1199279


Course
Case-Study Approaches to Theory Building (runs anually)

Faculty
Jasper Hotho, Department of Management, Society and Communication, CBS & Verena Girschik, Department of Management, Society and Communication, CBS.

Course coordinator
Jasper Hotho, Department of Management, Society and Communication, CBS & Verena Girschik, Department of Management, Society and Communication, CBS. 

Prerequisites
  • This course is designed to offer the best possible learning experience and outcomes for PhD researchers who use a case study approach or other qualitative approaches in their PhD project.

  • While the course builds heavily on best practices in the field of Organization and Management, we welcome PhDs from other fields within the social sciences.

  • When applying for this course, please submit a short motivation for your application indicating (1) the focus of your PhD project (either the overall focus or the focus of a specific paper/chapter that you want to work with during the course) and (2) the research approach and methods (to be) applied.

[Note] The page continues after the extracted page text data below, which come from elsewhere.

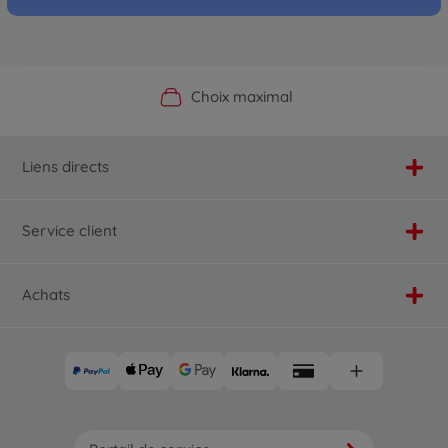
Boutique officielle du fabricant
Service personnalisé
Livraison rapide
Choix maximal
Liens directs
Service client
Achats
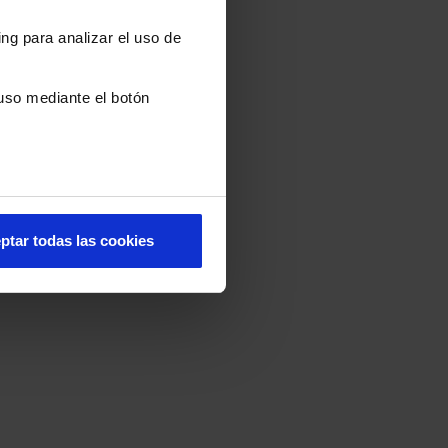
ng para analizar el uso de
uso mediante el botón
ptar todas las cookies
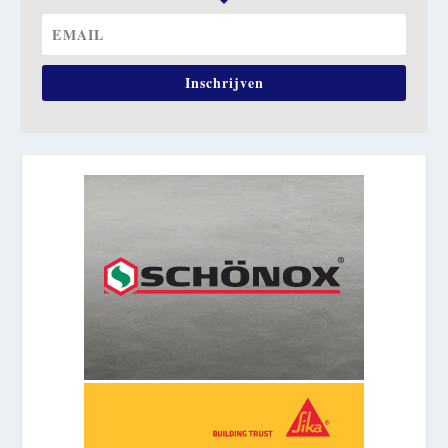
Inschrijven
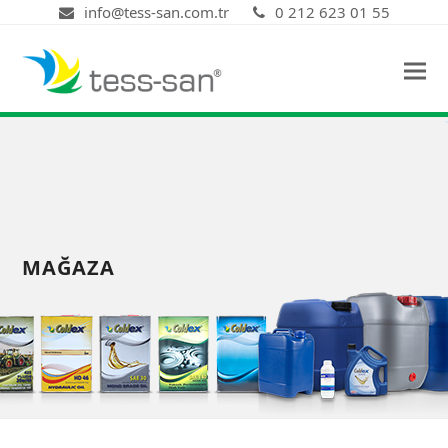
info@tess-san.com.tr
0 212 623 01 55
MAĞAZA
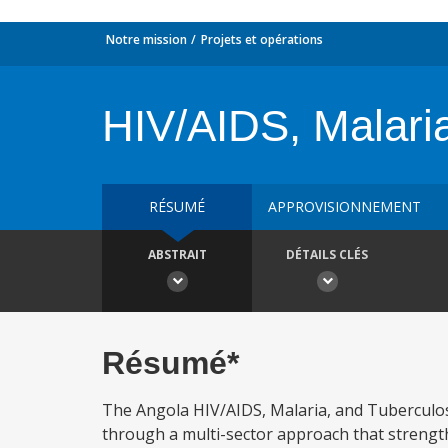
Notre mission
Projets et opérations
HIV/AIDS, Malari
RÉSUMÉ
APPROVISIONNEMENT
ABSTRAIT
DÉTAILS CLÉS
Résumé*
The Angola HIV/AIDS, Malaria, and Tuberculos
through a multi-sector approach that strengthe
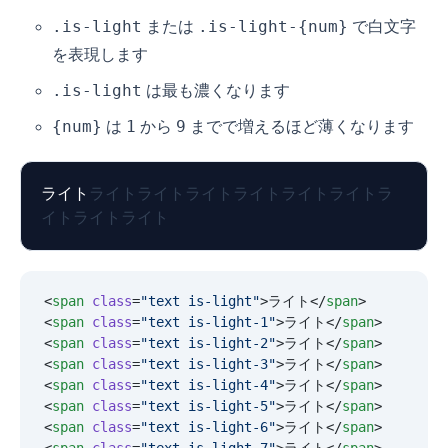
.is-light
.is-light-{num}
または
で白文字
を表現します
.is-light
は最も濃くなります
{num}
1
9
は
から
までで増えるほど薄くなります
ライト
ライト
ライト
ライト
ライト
ライト
ライト
ラ
イト
ライト
ライト
<
span
 class
=
"
text is-light
"
>ライト</
span
>
<
span
 class
=
"
text is-light-1
"
>ライト</
span
>
<
span
 class
=
"
text is-light-2
"
>ライト</
span
>
<
span
 class
=
"
text is-light-3
"
>ライト</
span
>
<
span
 class
=
"
text is-light-4
"
>ライト</
span
>
<
span
 class
=
"
text is-light-5
"
>ライト</
span
>
<
span
 class
=
"
text is-light-6
"
>ライト</
span
>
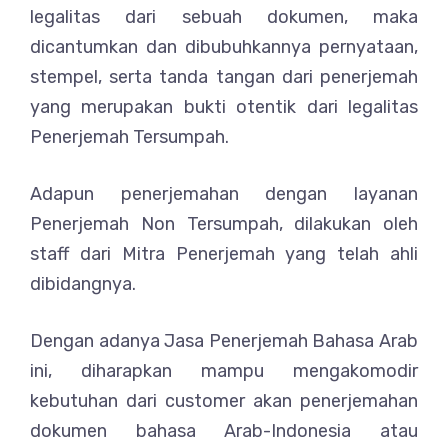
legalitas dari sebuah dokumen, maka
dicantumkan dan dibubuhkannya pernyataan,
stempel, serta tanda tangan dari penerjemah
yang merupakan bukti otentik dari legalitas
Penerjemah Tersumpah.
Adapun penerjemahan dengan layanan
Penerjemah Non Tersumpah, dilakukan oleh
staff dari Mitra Penerjemah yang telah ahli
dibidangnya.
Dengan adanya Jasa Penerjemah Bahasa Arab
ini, diharapkan mampu mengakomodir
kebutuhan dari customer akan penerjemahan
dokumen bahasa Arab-Indonesia atau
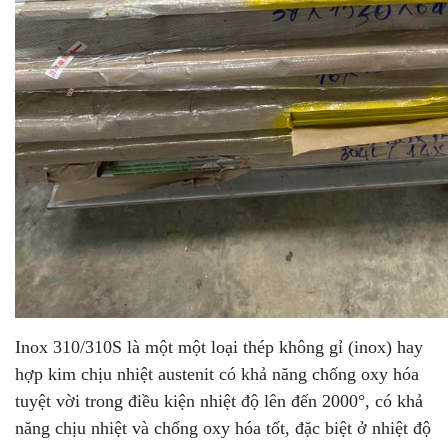
Inox 310/310S là một một loại thép không gỉ (inox) hay
hợp kim chịu nhiệt austenit có khả năng chống oxy hóa
tuyệt vời trong điều kiện nhiệt độ lên đến 2000°, có khả
năng chịu nhiệt và chống oxy hóa tốt, đặc biệt ở nhiệt độ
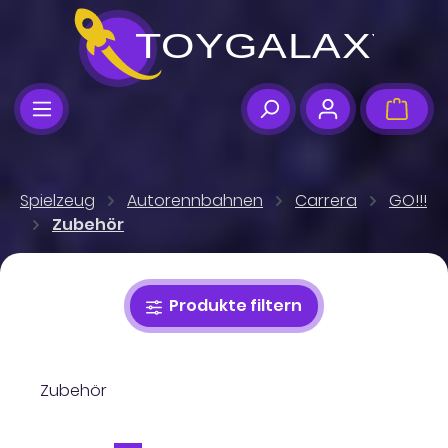
Zum Hauptinhalt springen
Ware
Spielzeug
Autorennbahnen
Carrera
GO!!!
Zubehör
Produkte filtern
Zubehör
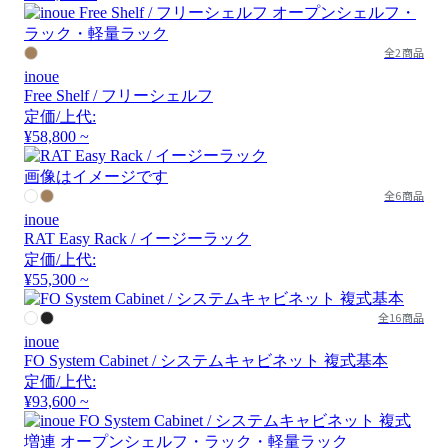
全2商品
inoue
Free Shelf / フリーシェルフ
定価/上代:
¥58,800 ~
画像はイメージです
全6商品
inoue
RAT Easy Rack / イージーラック
定価/上代:
¥55,300 ~
全16商品
inoue
FO System Cabinet / システムキャビネット 複式基本
定価/上代:
¥93,600 ~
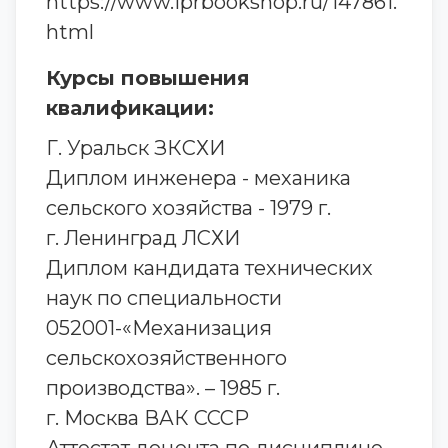
https://www.iprbookshop.ru/147861.
html
Курсы повышения
квалификации:
Г. Уральск ЗКСХИ
Диплом инженера - механика
сельского хозяйства - 1979 г.
г. Ленинград ЛСХИ
Диплом кандидата технических
наук по специальности
052001-«Механизация
сельскохозяйственного
производства». – 1985 г.
г. Москва ВАК СССР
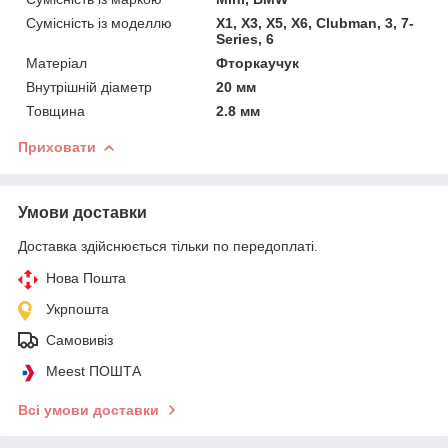
Сумісність із моделлю
X1, X3, X5, X6, Clubman, 3, 7-
Series, 6
Матеріал
Фторкаучук
Внутрішній діаметр
20 мм
Товщина
2.8 мм
Приховати
Умови доставки
Доставка здійснюється тільки по передоплаті.
Нова Пошта
Укрпошта
Самовивіз
Meest ПОШТА
Всі умови доставки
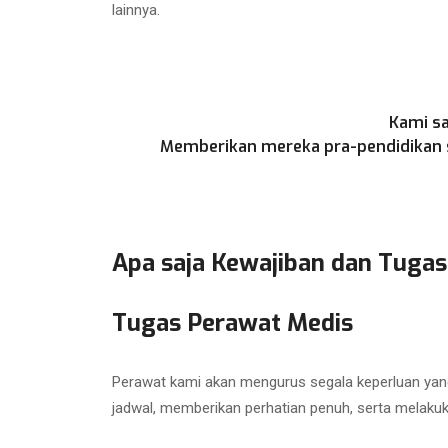
lainnya.
Kami sa
Memberikan mereka pra-pendidikan se
Apa saja Kewajiban dan Tugas
Tugas Perawat Medis
Perawat kami akan mengurus segala keperluan yang
jadwal, memberikan perhatian penuh, serta melaku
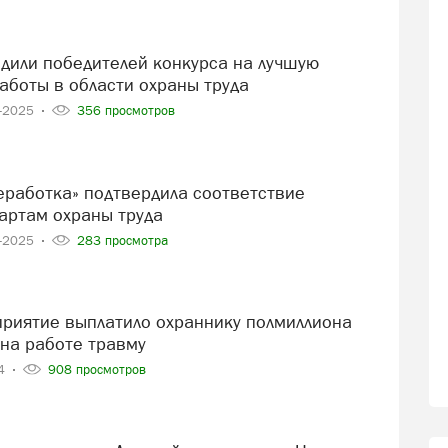
аботы в области охраны труда
5-2025
356 просмотров
артам охраны труда
4-2025
283 просмотра
 на работе травму
24
908 просмотров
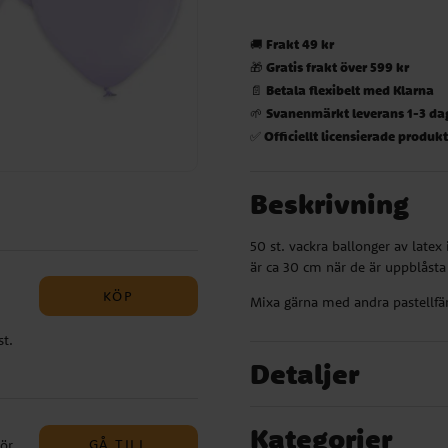
Frakt 49 kr
🚚
Gratis frakt över 599 kr
🎁
Betala flexibelt med Klarna
📄
Svanenmärkt leverans 1-3 da
🌱
Officiellt licensierade produk
✅
Beskrivning
50 st. vackra ballonger av latex i
är ca 30 cm när de är uppblåsta
KÖP
Mixa gärna med andra pastellfä
st.
m
Detaljer
irka
Kategorier
GÅ TILL
hör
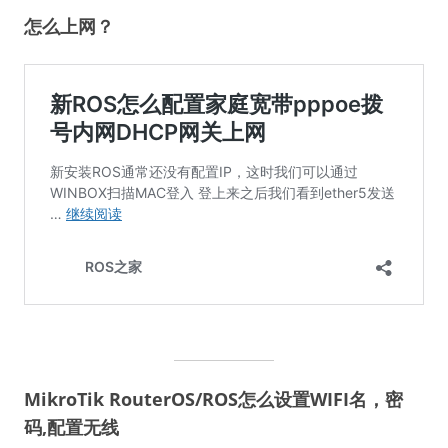
怎么上网？
MikroTik RouterOS/ROS怎么设置WIFI名，密
码,配置无线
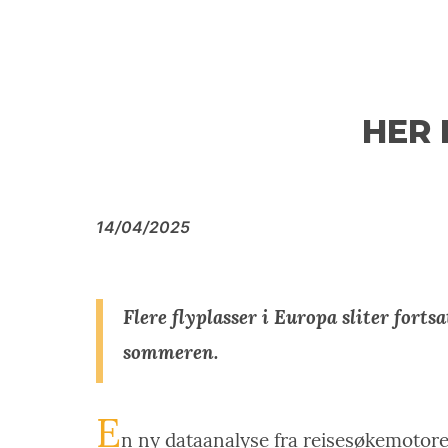
HER 
14/04/2025
Flere flyplasser i Europa sliter fort
sommeren.
E
n ny dataanalyse fra reisesøkemotor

Please keep it short (max. 300 words / 0.5 page).

Aim

In this course, we aim to equip you with the ability to read, write and evaluate papers applying qualitative methodologies, and to understand how qualitative research — and case-study research in particular — can contribute to theory building. During the course, we will pay particular attention to the logic and internal consistency of the case study research process. That is, the importance of coherence and alignment between the research question, qualitative approach, research design, and opportunities for theory development. In our experience as authors, reviewers, and editors, this is a crucial issue when seeking to publish qualitative research — and a point where many authors struggle. The course does not aim to provide an exhaustive overview of qualitative methods, nor will it cover more specific approaches to data collection and analysis. As a result, this course complements courses that dive into specific methods.


Course content
For details, see below under ‘Lecture plan’.

Teaching style

The course is organized as a five-day intensive workshop, consisting of eight sessions. Each session combines an introductory talk with in-class assignments and discussion. We hope and expect that you will prepare for each session by reading the assigned literature. Also, please make sure to look into the exercise material, which will serve as the starting point for many of our in-class discussions. For those of you who are actively doing or planning to do case-study research, the course also offers opportunities for you to discuss your own project. The course closes with a review assignment in which you are challenged to evaluate a paper and to offer constructive suggestions for its improvement. The review should be around 2-3 pages (max. 1500 words). 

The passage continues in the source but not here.